Snowflake-Powered Deep Learning: Predicting Housing Prices in the Cloud

Data & Analytics

Last Updated: June 15, 2026

The way we approach machine learning is changing—and fast. Cloud data platforms like Snowflake are enabling machine learning to run directly where the data lives. Gone are the days of downloading datasets, moving them between platforms, and struggling with silos. With tools like Snowpark and frameworks like Keras, we can now build scalable, cloud-native machine learning workflows that are not only efficient but also production-ready. In this blog, we’ll walk you through building a deep learning model to predict housing prices using Snowflake as the data source.

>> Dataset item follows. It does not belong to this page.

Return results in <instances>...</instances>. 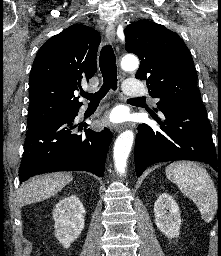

By the end, you’ll see how combining the power of Snowflake with deep learning simplifies workflows, drives insights, and sets the stage for modern machine learning innovation. Here’s what we’ll cover:

  • A quick dive into deep learning and why it makes sense for regression problems like housing price prediction.
  • How Snowflake, with Snowpark, supports machine learning
  • Building and evaluating a neural network model with
  • The key takeaways and lessons learned from this project.

Let’s dive in.

Why Deep Learning for Regression?

Let’s start with the basics. Regression problems are about predicting a continuous value—in this case, housing prices. Traditional approaches like linear regression work well for simple, linear datasets, but when the data gets messy, they hit their limits. Think about housing prices: they depend on a web of interrelated factors—income levels, proximity to the ocean, population density, and even the number of bedrooms in a house. These relationships aren’t always linear. Enter deep learning, which excels at capturing non-linear patterns and complex feature interactions. Deep learning models, powered by artificial neural networks (ANNs), mimic the way our brains process information. They use multiple layers of neurons to learn relationships that other models miss. And when paired with the right tools and data preprocessing, they can deliver predictions with remarkable accuracy.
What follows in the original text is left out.